#### What needs to be done
Please repeat every entry exactly as written, but skip the pictures.

(Stored entries)
- Opening Delimiter -

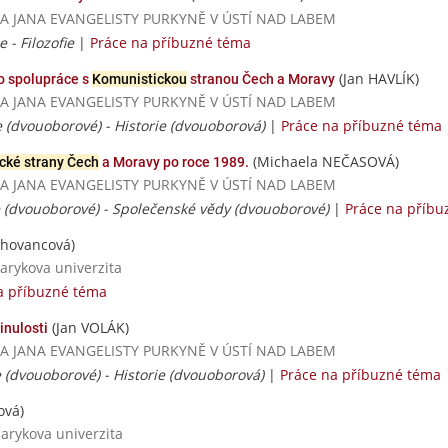
ERZITA JANA EVANGELISTY PURKYNĚ V ÚSTÍ NAD LABEM
e - Filozofie
|
Práce na příbuzné téma
(Jan HAVLÍK)
o spolupráce s
Komunistickou
stranou Čech a Moravy
ERZITA JANA EVANGELISTY PURKYNĚ V ÚSTÍ NAD LABEM
ie (dvouoborové) - Historie (dvouoborová)
|
Práce na příbuzné téma
(Michaela NEČASOVÁ)
cké strany Čech
a Moravy po roce 1989.
ERZITA JANA EVANGELISTY PURKYNĚ V ÚSTÍ NAD LABEM
gie (dvouoborové) - Společenské vědy (dvouoborové)
|
Práce na příbu
chovancová)
sarykova univerzita
a příbuzné téma
(Jan VOLÁK)
inulosti
ERZITA JANA EVANGELISTY PURKYNĚ V ÚSTÍ NAD LABEM
ie (dvouoborové) - Historie (dvouoborová)
|
Práce na příbuzné téma
ová)
sarykova univerzita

- Closing Delimiter -

#### Task answer
ERZITA JANA EVANGELISTY PURKYNĚ V ÚSTÍ NAD LABEM
e - Filozofie
|
Práce na příbuzné téma
(Jan HAVLÍK)
o spolupráce s
Komunistickou
stranou Čech a Moravy
ERZITA JANA EVANGELISTY PURKYNĚ V ÚSTÍ NAD LABEM
ie (dvouoborové) - Historie (dvouoborová)
|
Práce na příbuzné téma
(Michaela NEČASOVÁ)
cké strany Čech
a Moravy po roce 1989.
ERZITA JANA EVANGELISTY PURKYNĚ V ÚSTÍ NAD LABEM
gie (dvouoborové) - Společenské vědy (dvouoborové)
|
Práce na příbu
chovancová)
sarykova univerzita
a příbuzné téma
(Jan VOLÁK)
inulosti
ERZITA JANA EVANGELISTY PURKYNĚ V ÚSTÍ NAD LABEM
ie (dvouoborové) - Historie (dvouoborová)
|
Práce na příbuzné téma
ová)
sarykova univerzita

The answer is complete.